Format Extensions What's extracted
CSV .csv, .csv.gz, .csv.bz2, .csv.xz Column names, inferred types, optional row count
TSV .tsv, .tsv.gz, .tsv.bz2, .tsv.xz Column names, inferred types, optional row count
FHIR .ndjson, .ndjson.gz, .json, .json.gz Resource types, field names and types per resource
JSON / JSONL .json, .json.gz, .jsonl, .jsonl.gz Schema inferred from a sample of records
WFDB .hea Signal names, sampling frequency, duration, number of signals
Parquet .parquet Arrow schema, column names and types, row count
Images .jpg, .jpeg, .png, .gif, .bmp, .webp, .ico, .tiff, .tif Dimensions, color mode, encoding format
DICOM .dcm, .dicom Image geometry, modality, pixel encoding, acquisition parameters
NIfTI .nii, .nii.gz Spatial dimensions, voxel spacing, data type, TR for fMRI volumes

CSV and TSV

CSV and TSV files are read with PyArrow's streaming reader — memory is constant regardless of file size. Type inference runs in two passes: an initial sweep, then per-column promotion when the first pass hits a type conflict.
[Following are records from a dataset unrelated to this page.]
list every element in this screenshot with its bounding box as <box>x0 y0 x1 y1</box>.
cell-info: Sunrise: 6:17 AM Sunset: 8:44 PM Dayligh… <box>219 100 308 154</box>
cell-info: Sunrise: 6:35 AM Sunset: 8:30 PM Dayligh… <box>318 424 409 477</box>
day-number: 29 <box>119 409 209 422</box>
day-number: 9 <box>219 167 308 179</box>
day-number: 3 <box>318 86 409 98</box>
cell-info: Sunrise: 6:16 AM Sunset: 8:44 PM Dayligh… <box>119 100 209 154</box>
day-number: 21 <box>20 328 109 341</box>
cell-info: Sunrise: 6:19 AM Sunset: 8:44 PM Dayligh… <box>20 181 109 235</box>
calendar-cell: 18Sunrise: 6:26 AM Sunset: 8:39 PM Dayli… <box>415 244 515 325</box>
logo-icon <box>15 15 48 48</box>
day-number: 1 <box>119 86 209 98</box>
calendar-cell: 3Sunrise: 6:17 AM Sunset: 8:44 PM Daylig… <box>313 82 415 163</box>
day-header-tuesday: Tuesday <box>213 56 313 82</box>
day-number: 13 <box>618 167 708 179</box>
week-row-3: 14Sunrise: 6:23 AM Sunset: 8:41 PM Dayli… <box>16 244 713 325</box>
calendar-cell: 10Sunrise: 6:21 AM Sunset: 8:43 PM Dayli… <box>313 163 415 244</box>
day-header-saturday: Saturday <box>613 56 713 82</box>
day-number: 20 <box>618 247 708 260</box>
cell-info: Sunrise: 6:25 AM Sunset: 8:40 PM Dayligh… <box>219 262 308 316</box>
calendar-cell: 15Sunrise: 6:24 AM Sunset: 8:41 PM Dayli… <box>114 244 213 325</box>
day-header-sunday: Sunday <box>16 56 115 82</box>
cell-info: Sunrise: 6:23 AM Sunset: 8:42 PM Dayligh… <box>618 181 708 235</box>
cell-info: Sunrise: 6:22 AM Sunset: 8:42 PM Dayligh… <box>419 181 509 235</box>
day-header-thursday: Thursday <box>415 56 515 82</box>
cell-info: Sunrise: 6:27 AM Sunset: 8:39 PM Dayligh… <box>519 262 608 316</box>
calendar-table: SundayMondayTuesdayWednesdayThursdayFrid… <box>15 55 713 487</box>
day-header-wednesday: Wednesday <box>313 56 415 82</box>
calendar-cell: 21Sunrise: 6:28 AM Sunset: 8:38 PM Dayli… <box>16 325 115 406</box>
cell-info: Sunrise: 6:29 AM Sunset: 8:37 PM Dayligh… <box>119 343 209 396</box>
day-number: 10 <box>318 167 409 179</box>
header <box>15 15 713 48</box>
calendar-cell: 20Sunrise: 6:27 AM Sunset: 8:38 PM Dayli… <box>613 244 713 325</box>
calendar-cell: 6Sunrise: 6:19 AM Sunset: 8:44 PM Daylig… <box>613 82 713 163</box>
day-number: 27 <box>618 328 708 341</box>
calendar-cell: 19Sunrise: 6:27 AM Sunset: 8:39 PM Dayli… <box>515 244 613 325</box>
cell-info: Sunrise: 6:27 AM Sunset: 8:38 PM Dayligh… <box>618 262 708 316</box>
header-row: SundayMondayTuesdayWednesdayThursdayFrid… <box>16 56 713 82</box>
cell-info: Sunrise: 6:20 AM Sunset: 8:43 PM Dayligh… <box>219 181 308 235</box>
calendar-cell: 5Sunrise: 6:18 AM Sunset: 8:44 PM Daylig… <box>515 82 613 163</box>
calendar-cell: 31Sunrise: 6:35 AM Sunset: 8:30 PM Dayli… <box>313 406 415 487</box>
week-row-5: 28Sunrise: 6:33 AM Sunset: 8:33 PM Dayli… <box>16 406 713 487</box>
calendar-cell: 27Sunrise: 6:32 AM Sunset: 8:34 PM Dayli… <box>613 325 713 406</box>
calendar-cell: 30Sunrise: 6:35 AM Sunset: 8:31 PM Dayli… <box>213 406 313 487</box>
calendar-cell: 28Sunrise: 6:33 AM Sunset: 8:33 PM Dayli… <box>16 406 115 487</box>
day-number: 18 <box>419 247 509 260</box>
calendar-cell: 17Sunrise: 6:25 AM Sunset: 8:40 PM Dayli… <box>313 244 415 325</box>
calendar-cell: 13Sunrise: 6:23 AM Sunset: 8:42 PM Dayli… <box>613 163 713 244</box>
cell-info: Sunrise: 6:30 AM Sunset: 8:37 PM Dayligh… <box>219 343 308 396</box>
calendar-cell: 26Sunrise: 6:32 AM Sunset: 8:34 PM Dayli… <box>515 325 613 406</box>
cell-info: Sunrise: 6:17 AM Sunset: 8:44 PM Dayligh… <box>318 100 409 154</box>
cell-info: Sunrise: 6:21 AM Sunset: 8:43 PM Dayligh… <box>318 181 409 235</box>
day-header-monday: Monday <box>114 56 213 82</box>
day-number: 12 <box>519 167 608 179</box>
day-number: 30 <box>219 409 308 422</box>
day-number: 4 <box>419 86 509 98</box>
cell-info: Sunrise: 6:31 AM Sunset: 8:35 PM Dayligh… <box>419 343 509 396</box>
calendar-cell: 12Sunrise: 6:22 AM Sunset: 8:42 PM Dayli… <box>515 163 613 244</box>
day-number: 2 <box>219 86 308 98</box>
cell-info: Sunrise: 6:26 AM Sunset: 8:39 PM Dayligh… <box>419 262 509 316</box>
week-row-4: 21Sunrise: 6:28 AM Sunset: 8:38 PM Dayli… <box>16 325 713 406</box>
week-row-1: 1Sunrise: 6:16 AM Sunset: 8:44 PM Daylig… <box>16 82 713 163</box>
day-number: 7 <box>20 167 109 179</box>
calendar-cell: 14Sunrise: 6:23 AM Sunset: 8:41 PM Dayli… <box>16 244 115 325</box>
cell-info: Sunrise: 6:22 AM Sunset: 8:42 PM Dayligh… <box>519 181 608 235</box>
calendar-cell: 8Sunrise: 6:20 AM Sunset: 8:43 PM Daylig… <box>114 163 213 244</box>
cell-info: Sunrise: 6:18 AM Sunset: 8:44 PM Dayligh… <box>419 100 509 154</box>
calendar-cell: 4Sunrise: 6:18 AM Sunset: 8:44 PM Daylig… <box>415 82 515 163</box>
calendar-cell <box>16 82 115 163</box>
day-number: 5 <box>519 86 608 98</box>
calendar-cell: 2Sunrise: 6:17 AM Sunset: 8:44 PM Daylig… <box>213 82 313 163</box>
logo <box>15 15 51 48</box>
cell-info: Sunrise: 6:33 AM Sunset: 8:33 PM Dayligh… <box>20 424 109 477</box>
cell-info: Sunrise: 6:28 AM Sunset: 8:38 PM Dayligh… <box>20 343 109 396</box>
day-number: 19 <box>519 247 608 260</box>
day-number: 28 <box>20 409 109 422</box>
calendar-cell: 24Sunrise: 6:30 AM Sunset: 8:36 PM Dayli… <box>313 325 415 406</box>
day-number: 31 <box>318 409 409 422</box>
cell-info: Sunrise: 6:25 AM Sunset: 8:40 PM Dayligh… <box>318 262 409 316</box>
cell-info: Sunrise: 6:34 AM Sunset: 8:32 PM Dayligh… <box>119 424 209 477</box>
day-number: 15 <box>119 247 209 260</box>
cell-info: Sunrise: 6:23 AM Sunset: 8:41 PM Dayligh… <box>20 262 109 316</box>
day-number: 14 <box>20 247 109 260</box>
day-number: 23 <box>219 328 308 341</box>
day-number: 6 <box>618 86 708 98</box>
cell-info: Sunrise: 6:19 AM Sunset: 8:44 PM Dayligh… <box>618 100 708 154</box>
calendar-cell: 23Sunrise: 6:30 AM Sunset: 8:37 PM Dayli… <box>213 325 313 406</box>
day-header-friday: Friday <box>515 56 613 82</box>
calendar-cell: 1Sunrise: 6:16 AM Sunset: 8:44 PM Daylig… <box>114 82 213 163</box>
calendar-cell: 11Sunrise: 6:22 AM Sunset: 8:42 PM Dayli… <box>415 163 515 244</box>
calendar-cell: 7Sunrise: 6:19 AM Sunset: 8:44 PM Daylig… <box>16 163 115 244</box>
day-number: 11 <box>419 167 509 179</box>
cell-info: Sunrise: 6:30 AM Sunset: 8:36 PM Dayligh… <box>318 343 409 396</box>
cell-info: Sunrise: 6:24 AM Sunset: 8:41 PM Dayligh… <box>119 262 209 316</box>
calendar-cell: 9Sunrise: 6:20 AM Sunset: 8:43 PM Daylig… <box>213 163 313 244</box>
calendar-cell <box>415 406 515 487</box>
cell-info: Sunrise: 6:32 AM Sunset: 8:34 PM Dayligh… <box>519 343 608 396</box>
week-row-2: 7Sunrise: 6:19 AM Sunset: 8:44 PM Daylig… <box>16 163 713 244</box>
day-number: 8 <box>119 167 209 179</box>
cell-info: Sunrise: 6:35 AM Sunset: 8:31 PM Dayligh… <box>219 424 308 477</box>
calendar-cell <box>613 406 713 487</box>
Row counts are omitted by default for speed. Pass --count-csv-rows to do a full scan for exact counts (slow on large datasets).

Compressed variants (.gz, .bz2, .xz) are handled transparently.

FHIR (.ndjson, .json Bundle)

Two FHIR serialization formats are supported:

  • NDJSON bulk export (.ndjson, .ndjson.gz): one resource per line, all of the same resourceType. Produced by FHIR Bulk Data servers.
  • JSON Bundle (.json, .json.gz): a FHIR Bundle whose entry[] may contain mixed resource types.

Field names and types are inferred from a sample of resources. OperationOutcome resources (error markers) are skipped.

Note

FHIR .json files are detected by content — the handler looks for "resourceType": "<UpperCase…" before accepting. Plain JSON files that happen to use .json are handled by the JSON handler instead.

JSON and JSONL

  • JSON (.json, .json.gz): an array of objects (one object per record) or a single object (treated as one record).
  • JSONL (.jsonl, .jsonl.gz): newline-delimited JSON, one object per line.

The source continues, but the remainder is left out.